Exercise aim: What lines in the records below contain the string "Suudi"? Copy every one.

Information shown:
━━━━━━━━━━━━━━━━━━━━

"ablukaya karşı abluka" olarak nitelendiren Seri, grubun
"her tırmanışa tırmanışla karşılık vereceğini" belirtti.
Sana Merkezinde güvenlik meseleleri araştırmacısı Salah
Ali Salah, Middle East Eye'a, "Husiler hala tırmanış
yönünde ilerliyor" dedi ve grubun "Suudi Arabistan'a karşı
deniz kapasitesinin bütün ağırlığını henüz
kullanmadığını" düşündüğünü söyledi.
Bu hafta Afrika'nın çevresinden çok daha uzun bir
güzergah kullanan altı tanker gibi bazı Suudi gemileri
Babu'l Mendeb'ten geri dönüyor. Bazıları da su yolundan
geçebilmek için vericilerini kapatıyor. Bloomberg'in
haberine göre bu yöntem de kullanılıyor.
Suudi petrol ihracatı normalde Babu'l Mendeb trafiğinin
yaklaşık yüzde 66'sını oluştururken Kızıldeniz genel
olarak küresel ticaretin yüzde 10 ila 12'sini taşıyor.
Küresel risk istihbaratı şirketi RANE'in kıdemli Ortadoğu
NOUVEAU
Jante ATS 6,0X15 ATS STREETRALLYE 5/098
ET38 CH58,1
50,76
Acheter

━━━━━━━━━━━━━━━━━━━━

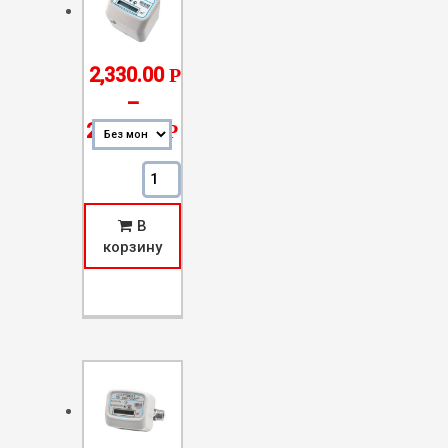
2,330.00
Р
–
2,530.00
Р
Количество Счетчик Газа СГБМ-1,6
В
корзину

━━━━━━━━━━━━━━━━━━━━

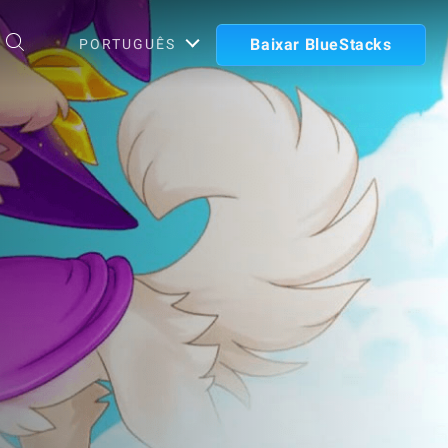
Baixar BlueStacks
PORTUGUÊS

━━━━━━━━━━━━━━━━━━━━

Result of this task:
yönünde ilerliyor" dedi ve grubun "Suudi Arabistan'a karşı
güzergah kullanan altı tanker gibi bazı Suudi gemileri
Suudi petrol ihracatı normalde Babu'l Mendeb trafiğinin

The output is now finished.